When you write out the records, keep every word exact and drop the pictures.

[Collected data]
>>>>>

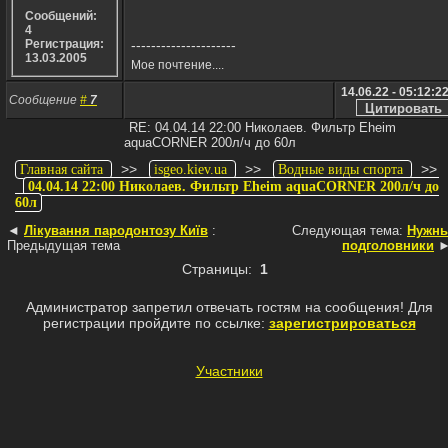
Сообщений:
4
---------------------
Регистрация:
13.03.2005
Мое почтение....
14.06.22 - 05:12:2
Сообщение
#
7
RE: 04.04.14 22:00 Николаев. Фильтр Eheim
aquaCORNER 200л/ч до 60л
>>
>>
>>
Главная сайта
isgeo.kiev.ua
Водные виды спорта
04.04.14 22:00 Николаев. Фильтр Eheim aquaCORNER 200л/ч до
60л
◄
Лікування пародонтозу Київ
:
Следующая тема:
Нужн
Предыдущая тема
подголовники
Страницы:
1
Администратор запретил отвечать гостям на сообщения! Для
регистрации пройдите по ссылке:
зарегистрироваться
Участники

<<<<<

Answer section:
Сообщений:
4
---------------------
Регистрация:
13.03.2005
Мое почтение....
14.06.22 - 05:12:2
Сообщение
#
7
RE: 04.04.14 22:00 Николаев. Фильтр Eheim
aquaCORNER 200л/ч до 60л
>>
>>
>>
Главная сайта
isgeo.kiev.ua
Водные виды спорта
04.04.14 22:00 Николаев. Фильтр Eheim aquaCORNER 200л/ч до
60л
◄
Лікування пародонтозу Київ
:
Следующая тема:
Нужн
Предыдущая тема
подголовники
Страницы:
1
Администратор запретил отвечать гостям на сообщения! Для
регистрации пройдите по ссылке:
зарегистрироваться
Участники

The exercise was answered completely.